# Problem:
In the records below, find each line with "label" and copy it.

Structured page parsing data

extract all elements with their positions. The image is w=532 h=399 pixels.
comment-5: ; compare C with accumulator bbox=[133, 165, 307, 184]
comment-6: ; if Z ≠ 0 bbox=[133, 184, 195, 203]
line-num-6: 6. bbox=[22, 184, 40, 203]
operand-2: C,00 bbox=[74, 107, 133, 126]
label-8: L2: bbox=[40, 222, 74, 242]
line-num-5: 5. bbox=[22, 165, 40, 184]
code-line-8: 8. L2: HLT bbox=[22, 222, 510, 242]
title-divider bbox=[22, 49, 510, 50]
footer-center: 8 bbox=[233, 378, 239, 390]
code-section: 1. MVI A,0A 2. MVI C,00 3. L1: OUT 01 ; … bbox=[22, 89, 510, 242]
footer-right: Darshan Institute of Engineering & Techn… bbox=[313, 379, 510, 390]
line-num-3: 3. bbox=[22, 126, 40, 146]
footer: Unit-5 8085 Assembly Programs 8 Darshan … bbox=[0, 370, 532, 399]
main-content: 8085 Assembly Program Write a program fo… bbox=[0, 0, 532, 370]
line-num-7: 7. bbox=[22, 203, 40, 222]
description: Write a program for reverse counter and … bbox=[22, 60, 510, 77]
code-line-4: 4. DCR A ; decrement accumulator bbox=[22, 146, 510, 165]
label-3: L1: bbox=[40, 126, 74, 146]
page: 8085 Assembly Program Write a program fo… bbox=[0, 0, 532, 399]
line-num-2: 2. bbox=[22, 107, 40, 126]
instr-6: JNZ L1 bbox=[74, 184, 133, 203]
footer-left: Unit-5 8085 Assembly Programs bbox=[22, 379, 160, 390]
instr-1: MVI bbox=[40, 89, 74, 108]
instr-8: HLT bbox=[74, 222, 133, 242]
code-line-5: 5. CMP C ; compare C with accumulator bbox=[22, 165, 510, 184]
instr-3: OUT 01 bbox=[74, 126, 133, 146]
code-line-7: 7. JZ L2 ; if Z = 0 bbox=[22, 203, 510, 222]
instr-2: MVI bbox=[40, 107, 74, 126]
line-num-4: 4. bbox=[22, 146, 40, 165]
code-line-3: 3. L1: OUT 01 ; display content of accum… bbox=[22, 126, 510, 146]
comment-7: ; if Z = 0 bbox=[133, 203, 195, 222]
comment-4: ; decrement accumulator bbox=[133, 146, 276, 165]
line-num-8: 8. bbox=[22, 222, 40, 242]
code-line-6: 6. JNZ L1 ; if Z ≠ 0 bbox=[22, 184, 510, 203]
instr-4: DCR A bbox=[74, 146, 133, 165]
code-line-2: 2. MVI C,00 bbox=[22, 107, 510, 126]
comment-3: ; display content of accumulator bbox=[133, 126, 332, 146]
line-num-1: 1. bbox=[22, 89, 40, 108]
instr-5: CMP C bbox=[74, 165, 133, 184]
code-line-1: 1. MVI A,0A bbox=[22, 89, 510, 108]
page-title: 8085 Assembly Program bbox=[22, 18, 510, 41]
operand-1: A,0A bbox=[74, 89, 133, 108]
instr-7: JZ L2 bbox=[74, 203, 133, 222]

# Output for this exercise:
label-8: L2: bbox=[40, 222, 74, 242]
label-3: L1: bbox=[40, 126, 74, 146]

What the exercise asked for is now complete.